You may remember Kristen as the 10th season champion on the show, Top Chef. She also has a life story that would make for a grand movie or maybe a TV series. She's been an executive chef in Boston, a line cook in Michigan, a rudderless 20-something, and is an adoptee from Korea. Her gorgeous cookbook, Kristen Kish Cooking: Recipes and Techniques, came out a while back, we'll talk about that as well. Kristen, welcome to All Of It.
Kristen Kish: Thank you very much. I'm delighted to be here.
Kerry Nolan: You say in the trailer for Restaurants at the End of the World that you wanted to be pushed out of your culinary comfort zone. Well, what was that zone, and how did you instinctively know that you needed to be pushed out of it?

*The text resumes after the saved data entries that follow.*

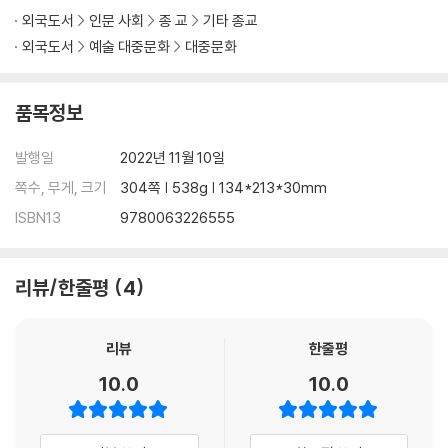
외국도서
인문 사회
종 교
기타 종교
외국도서
예술 대중문화
대중문화
품목정보
발행일
2022년 11월 10일
쪽수, 무게, 크기
304쪽 | 538g | 134*213*30mm
ISBN13
9780063226555
리뷰/한줄평
4
리뷰
한줄평
10.0
10.0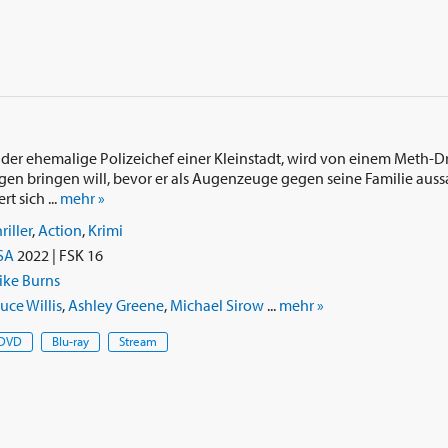
), der ehemalige Polizeichef einer Kleinstadt, wird von einem Meth-
gen bringen will, bevor er als Augenzeuge gegen seine Familie aus
t sich ...
mehr »
riller
,
Action
,
Krimi
SA
2022 | FSK 16
ike Burns
uce Willis
,
Ashley Greene
,
Michael Sirow
...
mehr »
DVD
Blu-ray
Stream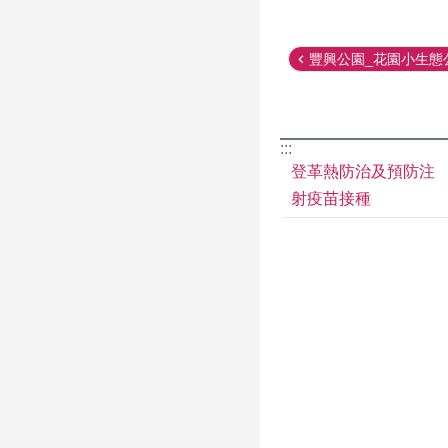
豐興公園_花園小生態
:::
登革熱防治及預防注
射疫苗接種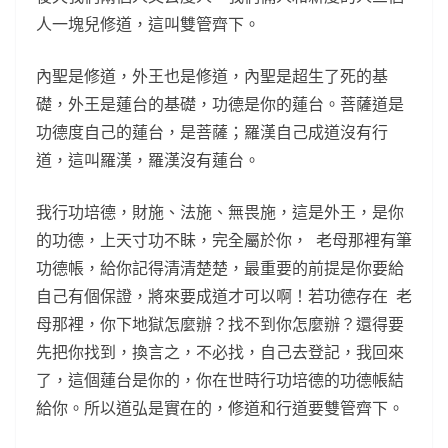
人一塊兒修道，這叫雙管齊下。
內聖是修道，外王也是修道，內聖是超生了死的基
礎，外王是蓮台的基礎，功德是你的蓮台。菩薩道是
功德度自己的蓮台，是菩薩；羅漢自己成道沒有行
道，這叫羅漢，羅漢沒有蓮台。
我行功培德，財施、法施、無畏施，這是外王，是你
的功德，上天寸功不眛，完全屬於你， 老母那裡有筆
功德帳，給你記得清清楚楚，最重要的前提是你要給
自己有個保證，將來要成道才可以啊！若功德存在 老
母那裡，你下地獄怎麼辦？找不到你怎麼辦？還得要
先把你找到，換言之，不必找，自己去登記，我回來
了，這個蓮台是你的，你在世時行功培德的功德帳結
給你。所以道弘是實在的，修道和行道要雙管齊下。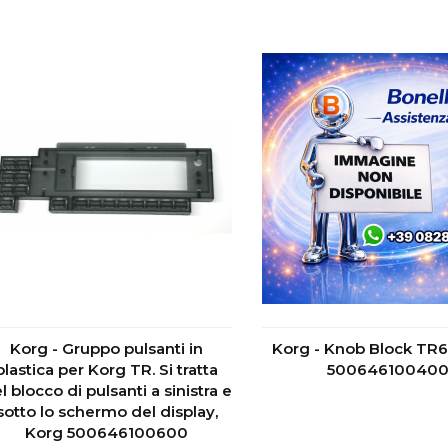
Korg - Gruppo pulsanti in
Korg - Knob Block TR6
plastica per Korg TR. Si tratta
50064610040
l blocco di pulsanti a sinistra e
sotto lo schermo del display,
Korg 500646100600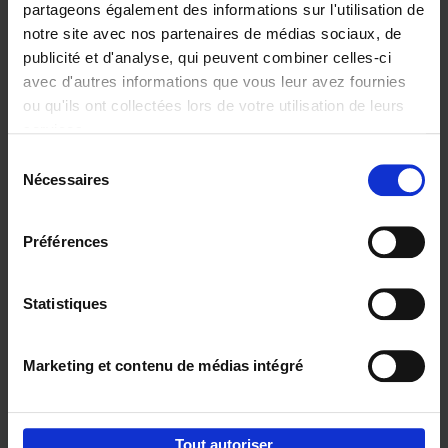
partageons également des informations sur l'utilisation de
notre site avec nos partenaires de médias sociaux, de
Ajouter au panier
publicité et d'analyse, qui peuvent combiner celles-ci
avec d'autres informations que vous leur avez fournies
Content Marketing like a
ou qu'ils ont collectées lors de votre utilisation de leurs
PRO
(EN)
services.
Clo Willaerts
Couverture souple
2023
352
Sélection
Nécessaires
du
€
37,
50
consentement
Préférences
Statistiques
Ajouter au panier
Marketing et contenu de médias intégré
Envie de bonnes idées de lecture, de
réductions, d’actions et d’inspiration ?
Tout autoriser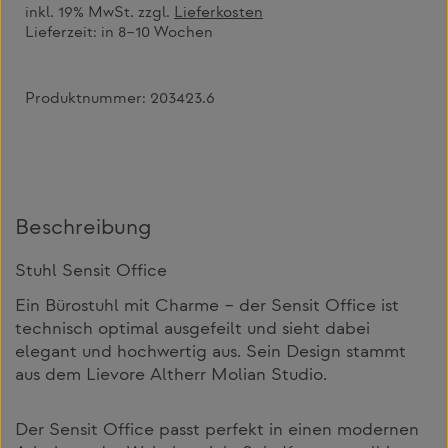
inkl. 19% MwSt. zzgl.
Lieferkosten
Lieferzeit:
in 8–10 Wochen
Produktnummer:
203423.6
Beschreibung
Stuhl Sensit Office
Ein Bürostuhl mit Charme – der Sensit Office ist
technisch optimal ausgefeilt und sieht dabei
elegant und hochwertig aus. Sein Design stammt
aus dem Lievore Altherr Molian Studio.
Der Sensit Office passt perfekt in einen modernen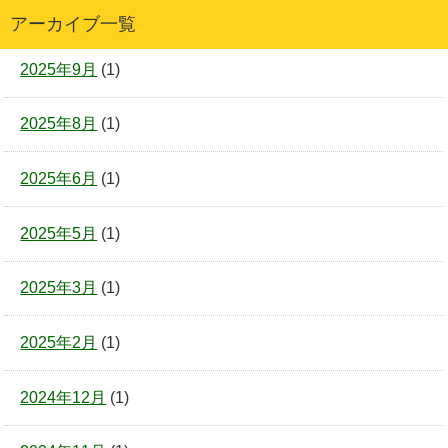
アーカイブ一覧
2025年9月
(1)
2025年8月
(1)
2025年6月
(1)
2025年5月
(1)
2025年3月
(1)
2025年2月
(1)
2024年12月
(1)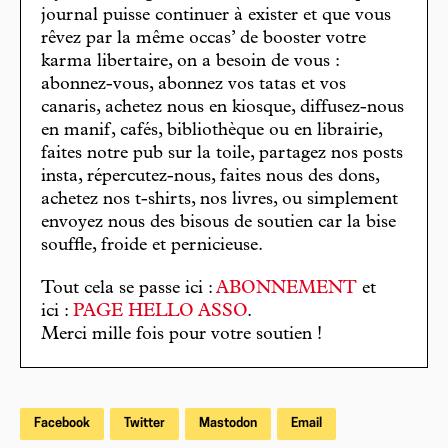
journal puisse continuer à exister et que vous
rêvez par la même occas’ de booster votre
karma libertaire, on a besoin de vous :
abonnez-vous, abonnez vos tatas et vos
canaris, achetez nous en kiosque, diffusez-nous
en manif, cafés, bibliothèque ou en librairie,
faites notre pub sur la toile, partagez nos posts
insta, répercutez-nous, faites nous des dons,
achetez nos t-shirts, nos livres, ou simplement
envoyez nous des bisous de soutien car la bise
souffle, froide et pernicieuse.
Tout cela se passe ici :
ABONNEMENT
et
ici :
PAGE HELLO ASSO
.
Merci mille fois pour votre soutien !
Facebook
Twitter
Mastodon
Email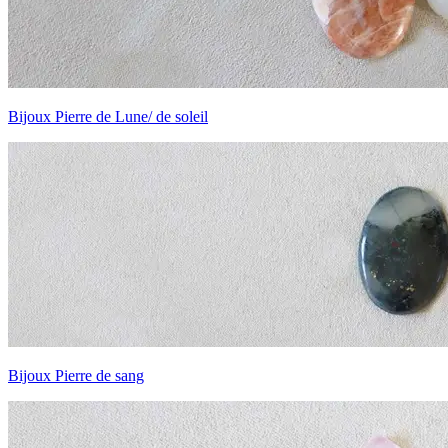
Bijoux Pierre de Lune/ de soleil
Bijoux Pierre de sang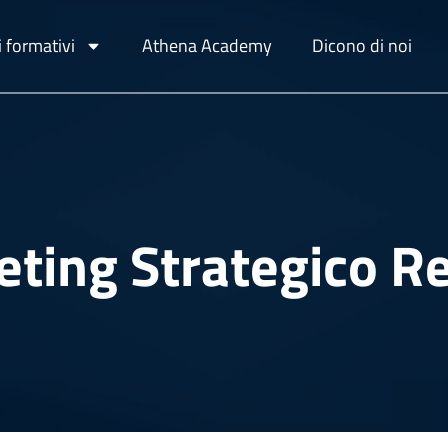
 formativi
Athena Academy
Dicono di noi
eting Strategico 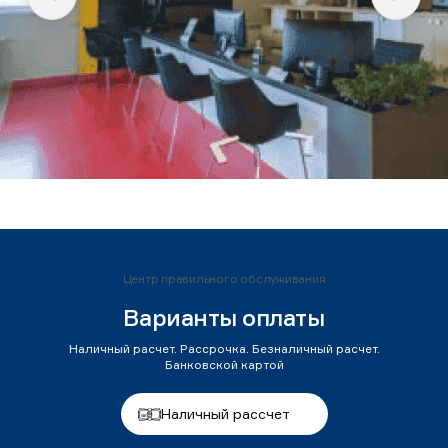
Центр правильного обслуживания
Варианты оплаты
Наличный расчет. Рассрочка. Безналичный расчет.
Банковской картой
Наличный рассчет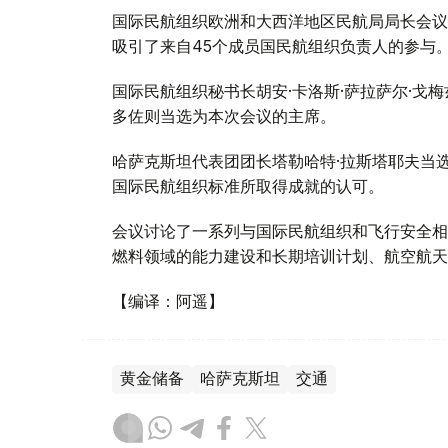
国际民航组织欧洲和大西洋地区民航局局长会议
吸引了来自45个成员国民航组织负责人的参与
国际民航组织秘书长胡安·卡洛斯·萨拉萨尔·戈
多佐则当选为本次会议的主席。
哈萨克斯坦代表团团长塔勒哈特·拉斯塔耶夫当
国际民航组织标准所取得成就的认可。
会议讨论了一系列与国际民航组织和飞行安全相
燃料领域的能力建设和长期培训计划、航空航天
【编译：阿遥】
黄金储备
哈萨克斯坦
交通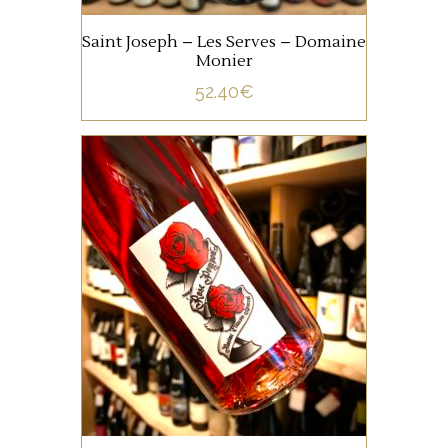
Saint Joseph – Les Serves – Domaine
Monier
52.40
€
VALLÉE DU RHÔNE
Rose Pompon donne envie
de passer à table, c’est un
rosé qui possède une jolie
matière, avec des nuances
fruitées et épicées.
AJOUTER AU PANIER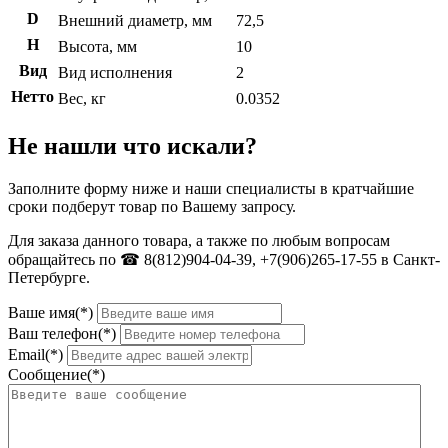
D
Внешний диаметр, мм
72,5
H
Высота, мм
10
Вид
Вид исполнения
2
Нетто
Вес, кг
0.0352
Не нашли что искали?
Заполните форму ниже и наши специалисты в кратчайшие
сроки подберут товар по Вашему запросу.
Для заказа данного товара, а также по любым вопросам
обращайтесь по ☎ 8(812)904-04-39, +7(906)265-17-55 в Санкт-
Петербурге.
Ваше имя(*)
Ваш телефон(*)
Email(*)
Сообщение(*)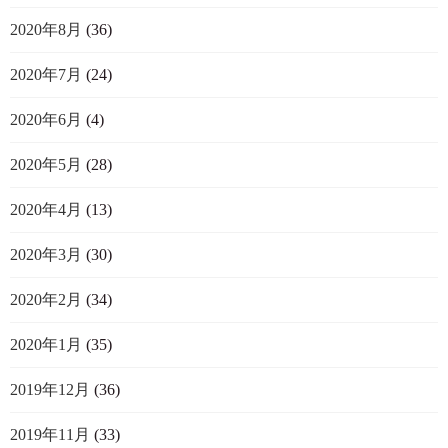
2020年8月
(36)
2020年7月
(24)
2020年6月
(4)
2020年5月
(28)
2020年4月
(13)
2020年3月
(30)
2020年2月
(34)
2020年1月
(35)
2019年12月
(36)
2019年11月
(33)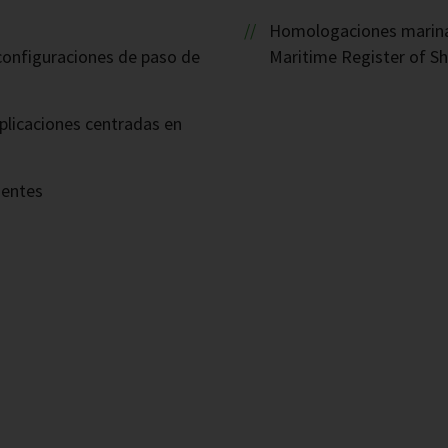
Homologaciones marinas
 configuraciones de paso de
Maritime Register of Sh
plicaciones centradas en
nentes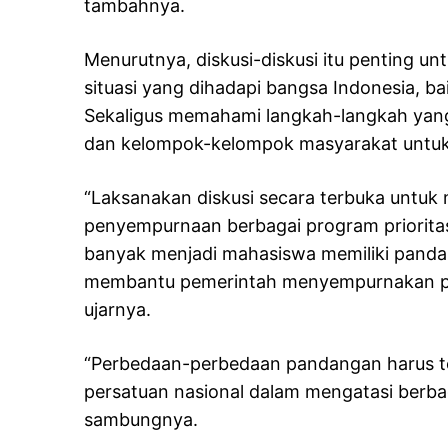
tambahnya.
Menurutnya, diskusi-diskusi itu penting
situasi yang dihadapi bangsa Indonesia, bai
Sekaligus memahami langkah-langkah yang
dan kelompok-kelompok masyarakat untuk
“Laksanakan diskusi secara terbuka untuk
penyempurnaan berbagai program prioritas
banyak menjadi mahasiswa memiliki panda
membantu pemerintah menyempurnakan pe
ujarnya.
“Perbedaan-perbedaan pandangan harus ter
persatuan nasional dalam mengatasi berba
sambungnya.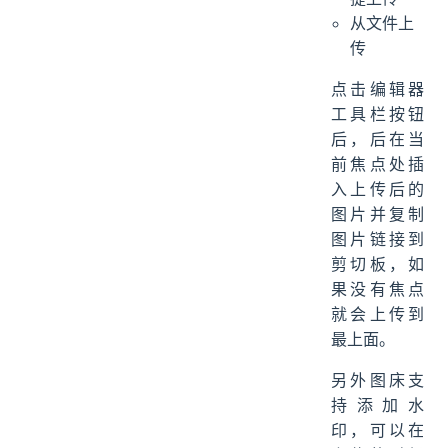
从文件上
传
点击编辑器
工具栏按钮
后，后在当
前焦点处插
入上传后的
图片并复制
图片链接到
剪切板，如
果没有焦点
就会上传到
最上面。
另外图床支
持添加水
印，可以在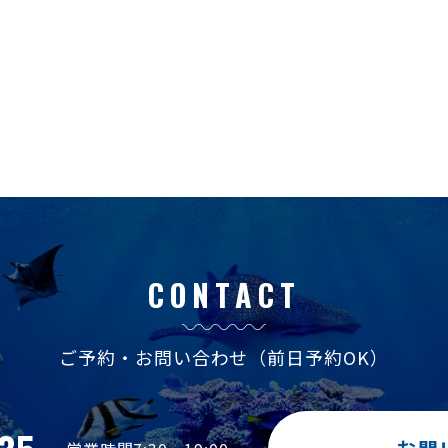
CONTACT
ご予約・お問い合わせ
（前日予約OK）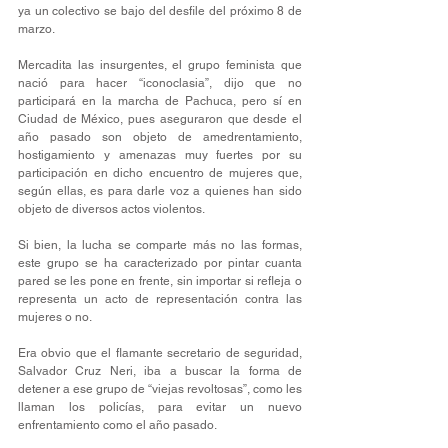
ya un colectivo se bajo del desfile del próximo 8 de 
marzo.
Mercadita las insurgentes, el grupo feminista que 
nació para hacer “iconoclasia”, dijo que no 
participará en la marcha de Pachuca, pero sí en 
Ciudad de México, pues aseguraron que desde el 
año pasado son objeto de amedrentamiento, 
hostigamiento y amenazas muy fuertes por su 
participación en dicho encuentro de mujeres que, 
según ellas, es para darle voz a quienes han sido 
objeto de diversos actos violentos.
Si bien, la lucha se comparte más no las formas, 
este grupo se ha caracterizado por pintar cuanta 
pared se les pone en frente, sin importar si refleja o 
representa un acto de representación contra las 
mujeres o no.
Era obvio que el flamante secretario de seguridad, 
Salvador Cruz Neri, iba a buscar la forma de 
detener a ese grupo de “viejas revoltosas”, como les 
llaman los policías, para evitar un nuevo 
enfrentamiento como el año pasado.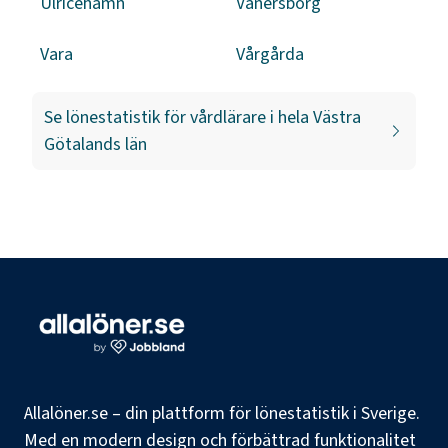
Ulricehamn
Vänersborg
Vara
Vårgårda
Se lönestatistik för
vårdlärare
i hela
Västra
Götalands län
Allalöner.se – din plattform för lönestatistik i Sverige.
Med en modern design och förbättrad funktionalitet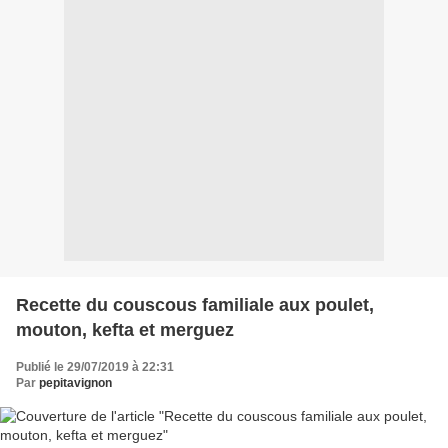
Recette du couscous familiale aux poulet,
mouton, kefta et merguez
Publié le 29/07/2019 à 22:31
Par
pepitavignon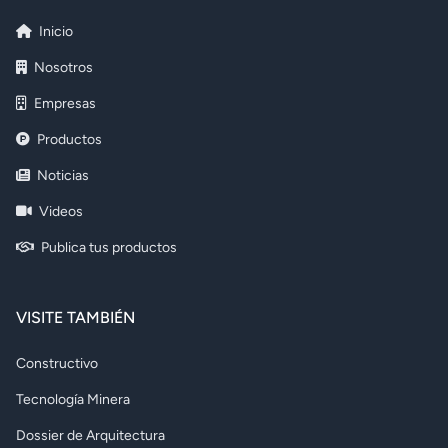
Inicio
Nosotros
Empresas
Productos
Noticias
Videos
Publica tus productos
VISITE TAMBIÉN
Constructivo
Tecnología Minera
Dossier de Arquitectura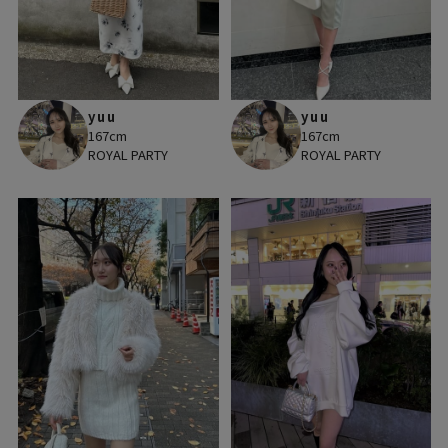
yuu
yuu
167cm
167cm
ROYAL PARTY
ROYAL PARTY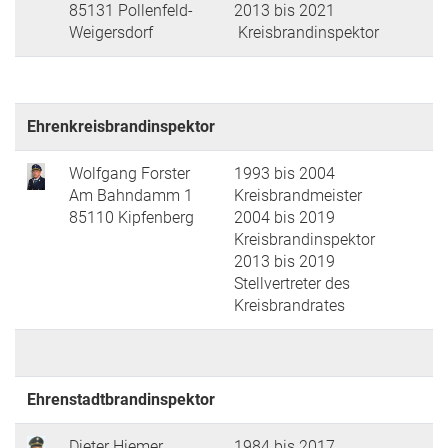
85131 Pollenfeld-
2013 bis 2021
Weigersdorf
Kreisbrandinspektor
Ehrenkreisbrandinspektor
Wolfgang Forster
1993 bis 2004
Am Bahndamm 1
Kreisbrandmeister
85110 Kipfenberg
2004 bis 2019
Kreisbrandinspektor
2013 bis 2019
Stellvertreter des
Kreisbrandrates
Ehrenstadtbrandinspektor
Dieter Hiemer
1984 bis 2017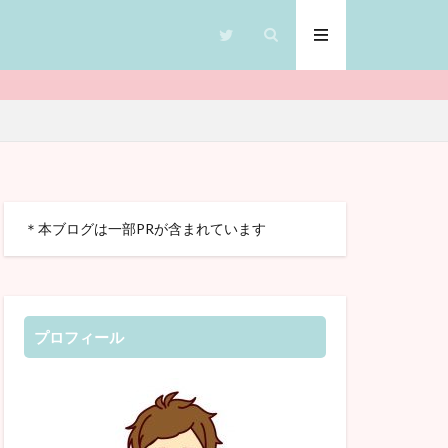
CTP絵本
＊本ブログは一部PRが含まれています
クブック
英検
クラ
グ
多言語
プロフィール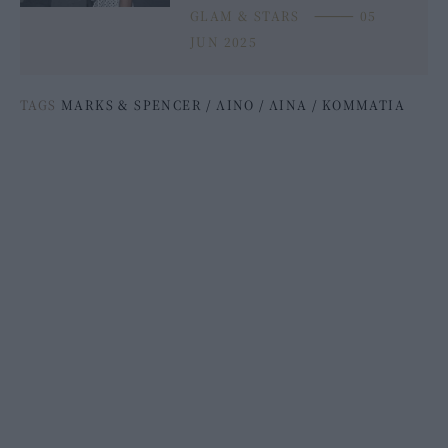
GLAM & STARS
⸻
05
JUN 2025
TAGS
MARKS & SPENCER
/
ΛΙΝΟ
/
ΛΙΝΑ
/
ΚΟΜΜΑΤΙΑ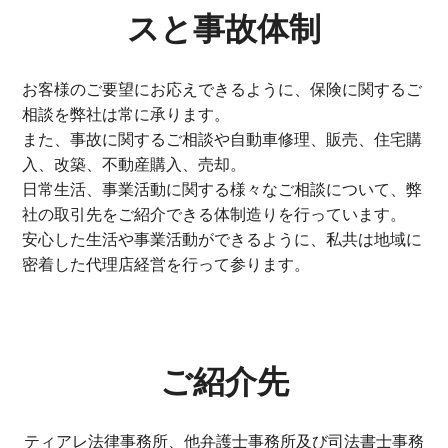
スと事故体制
お客様のご要望にお応えできるように、保険に関するご
相談を弊社は常に承ります。
また、事故に関するご相談や自動車修理、販売、住宅購
入、改築、不動産購入、売却。
日常生活、事業活動に関する様々なご相談について、弊
社の取引先をご紹介できる体制造りを行っています。
安心した生活や事業活動ができるように、私共は地域に
密着した代理店経営を行って参ります。
ご紹介先
ティアレ法律事務所、他弁護士事務所及び司法書士事務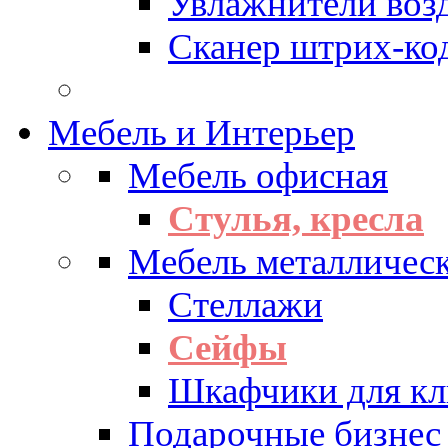
Увлажнители воз
Сканер штрих-ко
Мебель и Интерьер
Мебель офисная
Стулья, кресла
Мебель металличес
Стеллажи
Сейфы
Шкафчики для кл
Подарочные бизнес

Kristen Kish: I don't have a word. The easiest way to put it is like you're bored a little bit in life or maybe stagnant. Not saying that you don't enjoy everything you're doing, but certainly, there is this next gear that is worth exploring to help your creativity, to fuel some inspiration. I think regardless if you're in cooking or not, it's always really important to step into that space. For me, I knew it was time. It's long been time. I know how to cook, I know how to cook in my kitchens and places. It's all over the world, but how to do that while also being able to learn about someone else. Well, we traverse mountainsides, and we really actively pursue these ingredients.
Kerry Nolan: Let's talk a little bit about your journey from a kid playing in the kitchen and turning everything into sawdust, as you say in the book, to where you are now. You said that you felt you felt like you finally belonged when you first went to culinary school in Chicago. How did that feel? How did you know?
Kristen Kish: I always loved cooking. I loved watching television shows about cooking, and I knew how to use a knife at five years old because I've watched them cut and chop and I knew how to do it. I think like a lot of kids and young adults, this process of trying to find yourself and where you belong and what you feel like you're good at, because growing up, from the moment you hit middle school, it's like, "Well, what do you want to do for the rest of your life?" That's a really daunting place to be, especially with me, a kid with a lot of uncertainty, insecurity, anxiety, all the things that make for a great TV host were challenging me.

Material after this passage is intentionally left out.